In August Elizabeth Gaffney, daughter of George Tong, was a member of the Dartmouth Alumni College. Elizabeth is classically trained and the mental impact when she ran headon into modern physics must have been challenging. Trout fishing lured Bill and Elizabeth up to Connecticut Lakes in early May and again in June. After long service in the Navy Bill has elected to retire, and the family expects this fall to establish a residence in the west, possibly in Arizona. Their daughter Betty Jean is continuing her research work in chemistry at a Japanese university. Since the close of the California school year her six-year-old son, Brenden, has been with her in Japan. Son George expects to receive his Ph.D. degree from Stanford in 1968. Son Edward is continuing graduate work in geology at .California Technical Institute, and his wife is teaching in the California school system.
Mabel Downing, widow of Arthur Downing, reports on the success of her son, Everett. He is currently connected with the Maine Agricultural Department where for some years he has been doing experimental work with poultry. He has gained a worldwide renown in his achievement, through scientific feeding, of bringing chicks in eight weeks up to the heaviest known broiler weight.
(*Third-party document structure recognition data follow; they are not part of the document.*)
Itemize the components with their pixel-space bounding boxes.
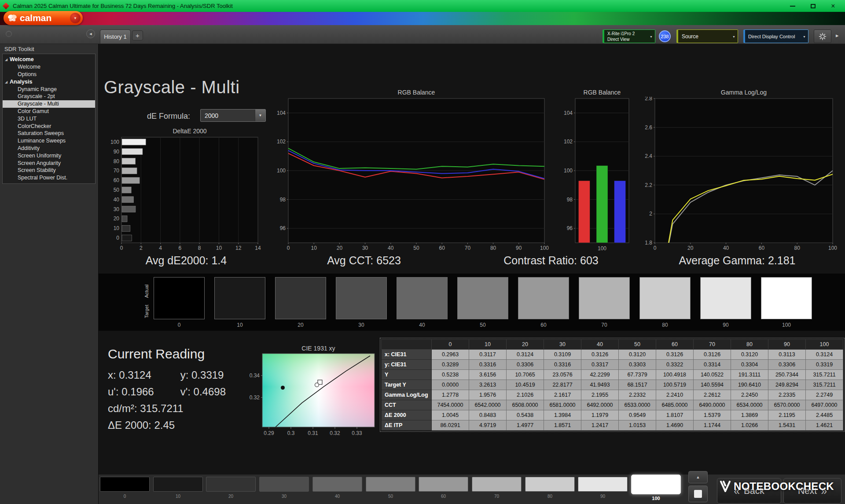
- sidebar-item-color-gamut[interactable]: Color Gamut: [3, 108, 95, 115]
- sidebar-dot-icon: [6, 31, 12, 37]
- sidebar-item-screen-angularity[interactable]: Screen Angularity: [3, 160, 95, 167]
- patch-window-button[interactable]: [688, 486, 708, 502]
- test-patch-30[interactable]: [259, 477, 309, 492]
- sidebar-section-analysis[interactable]: ◢Analysis: [3, 78, 95, 86]
- svg-text:60: 60: [759, 245, 765, 251]
- svg-text:20: 20: [114, 215, 120, 222]
- table-cell: 1.8571: [544, 420, 581, 431]
- logo-menu-button[interactable]: ▼: [70, 13, 81, 23]
- test-patch-100[interactable]: [631, 475, 681, 494]
- test-patch-40[interactable]: [312, 477, 362, 492]
- test-patch-70[interactable]: [472, 477, 522, 492]
- display-control-dropdown[interactable]: Direct Display Control ▼: [743, 29, 808, 43]
- tab-history-1[interactable]: History 1: [100, 29, 131, 44]
- test-patch-50[interactable]: [366, 477, 415, 492]
- minimize-button[interactable]: [783, 0, 803, 12]
- table-cell: 0.3120: [619, 350, 656, 360]
- u-label: u':: [108, 386, 119, 398]
- table-cell: 2.2335: [768, 390, 806, 400]
- gray-swatch-40: [397, 277, 448, 319]
- cie-chart-panel: CIE 1931 xy 0.290.30.310.320.330.320.34: [246, 344, 378, 438]
- table-col-header-100: 100: [806, 340, 843, 350]
- tree-expander-icon: ◢: [5, 78, 7, 86]
- chart-title: RGB Balance: [271, 88, 550, 97]
- table-cell: 0.3303: [619, 360, 656, 370]
- source-dropdown[interactable]: Source ▼: [676, 29, 738, 43]
- test-patch-80[interactable]: [525, 477, 575, 492]
- add-tab-button[interactable]: +: [132, 30, 143, 40]
- table-row-label: CCT: [382, 400, 432, 410]
- sidebar-item-screen-stability[interactable]: Screen Stability: [3, 167, 95, 174]
- swatch-level-label: 50: [457, 322, 508, 328]
- meter-count-badge[interactable]: 238: [659, 30, 671, 42]
- sidebar-item-screen-uniformity[interactable]: Screen Uniformity: [3, 152, 95, 160]
- test-patch-20[interactable]: [206, 477, 256, 492]
- luminance-value: 315.7211: [140, 402, 183, 414]
- x-label: x:: [108, 369, 116, 381]
- sidebar-item-welcome[interactable]: Welcome: [3, 63, 95, 71]
- sidebar-item-additivity[interactable]: Additivity: [3, 145, 95, 152]
- de-formula-select[interactable]: 2000 ▼: [200, 109, 266, 122]
- table-cell: 249.8294: [768, 380, 806, 390]
- chevron-down-icon: ▼: [255, 110, 265, 121]
- scroll-up-button[interactable]: ▲: [688, 471, 708, 483]
- test-patch-0[interactable]: [100, 477, 150, 492]
- back-button[interactable]: « Back: [717, 478, 781, 504]
- table-cell: 68.1517: [619, 380, 656, 390]
- avg-cct-stat: Avg CCT: 6523: [298, 254, 430, 267]
- table-cell: 0.3319: [806, 360, 843, 370]
- close-button[interactable]: ×: [823, 0, 843, 12]
- table-cell: 100.4918: [656, 370, 694, 380]
- y-value: 0.3319: [191, 369, 224, 381]
- display-control-label: Direct Display Control: [748, 34, 795, 39]
- svg-text:70: 70: [114, 168, 120, 174]
- table-cell: 0.3113: [768, 350, 806, 360]
- table-row-label: ΔE ITP: [382, 420, 432, 431]
- swatch-strip: Actual Target 0102030405060708090100: [99, 274, 845, 331]
- gray-swatch-20: [275, 277, 326, 319]
- main-panel: Grayscale - Multi dE Formula: 2000 ▼ Del…: [99, 44, 845, 504]
- settings-button[interactable]: [814, 29, 831, 43]
- svg-text:40: 40: [114, 197, 120, 203]
- test-patch-60[interactable]: [419, 477, 468, 492]
- sidebar-item-grayscale-2pt[interactable]: Grayscale - 2pt: [3, 93, 95, 100]
- svg-text:0.34: 0.34: [250, 373, 260, 379]
- stat-label: Contrast Ratio:: [503, 254, 577, 267]
- gamma-chart: 1.822.22.42.62.8020406080100: [640, 97, 843, 253]
- calman-logo[interactable]: calman ▼: [4, 11, 83, 25]
- maximize-button[interactable]: [803, 0, 823, 12]
- table-cell: 6533.0000: [619, 400, 656, 410]
- table-corner-cell: [382, 340, 432, 350]
- sidebar-item-colorchecker[interactable]: ColorChecker: [3, 123, 95, 130]
- test-patch-10[interactable]: [153, 477, 203, 492]
- gray-swatch-30: [336, 277, 387, 319]
- sidebar-item-dynamic-range[interactable]: Dynamic Range: [3, 86, 95, 93]
- target-row-label: Target: [144, 296, 149, 327]
- sidebar-collapse-button[interactable]: ◄: [86, 29, 95, 38]
- table-row: ΔE ITP86.02914.97191.49771.85711.24171.0…: [382, 420, 843, 431]
- svg-text:0: 0: [116, 235, 119, 241]
- chevron-right-icon: ▸: [836, 32, 839, 39]
- test-patch-90[interactable]: [578, 477, 628, 492]
- table-cell: 6542.0000: [469, 400, 507, 410]
- sidebar-item-spectral-power-dist[interactable]: Spectral Power Dist.: [3, 174, 95, 182]
- table-col-header-0: 0: [432, 340, 469, 350]
- svg-text:104: 104: [277, 110, 286, 116]
- titlebar: Calman 2025 Calman Ultimate for Business…: [0, 0, 845, 12]
- back-label: Back: [744, 486, 764, 496]
- sidebar-item-grayscale-multi[interactable]: Grayscale - Multi: [3, 100, 95, 108]
- sidebar-item-3d-lut[interactable]: 3D LUT: [3, 115, 95, 123]
- table-col-header-50: 50: [619, 340, 656, 350]
- reading-de-line: ΔE 2000: 2.45: [108, 419, 226, 431]
- meter-dropdown[interactable]: X-Rite i1Pro 2 Direct View ▼: [603, 29, 655, 43]
- sidebar-section-welcome[interactable]: ◢Welcome: [3, 56, 95, 63]
- sidebar-item-saturation-sweeps[interactable]: Saturation Sweeps: [3, 130, 95, 137]
- content-area: SDR Toolkit ◢WelcomeWelcomeOptions◢Analy…: [0, 44, 845, 504]
- rgb-balance-line-chart-panel: RGB Balance 9698100102104010203040506070…: [271, 88, 550, 255]
- next-button[interactable]: Next »: [783, 478, 841, 504]
- table-row-label: Target Y: [382, 380, 432, 390]
- sidebar-item-luminance-sweeps[interactable]: Luminance Sweeps: [3, 137, 95, 145]
- sidebar-item-options[interactable]: Options: [3, 71, 95, 78]
- toolbar-expand-button[interactable]: ▸: [836, 32, 839, 39]
- chevron-down-icon: ▼: [650, 35, 653, 38]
He is now experimenting with the effect through scientific feeding on egg production. Mabel says of herself that she is moderately inactive but does make occasional visits to Maine and then in the winter months to Florida where she escapes the more rigorous climate of these northern areas.
I regret to report the death of another loyal and devoted member of the 1900 family. Mrs. Herbert L. Trull, widow of "Herbie" Trull, passed away in May at the Peterboro Memorial Hospital. She had apparently been in good health up to the time she was taken to the hospital. Mrs. Trull was ever helpful in all constructive community activities. She attended many of our 1900 gatherings and we gratefully remember her gracious and friendly personality.
Archibald Isaac conferred a considerable honor on 1900. He was the first full-blooded Indian to enter Dartmouth since the days of Dr. Charles A. Eastman '87. He was of the Squaxon and Snohomish Indian tribe, and entered Dartmouth from the state of Washington. "Archie" left college at the end of freshman year, and the class lost track of him for over fifty years. About 1949, working through the Department of the Interior in Washington, Clarence McDavitt located him in Seattle. We have heard little from him directly, and my contacts with him have been through ludge James W. Hodson '29 of the Seattle Superior Court. In a recent letter Judge Hodson informed me of Archie's death at age 90 at The Redmond Nursing Home, Seattle on August 8. Funeral services were held Saturday, August 12 in Green's Chapel, Kirkland. Judge Hodson represented 1900 and the College at this service. "Archie" is survived by two married sisters.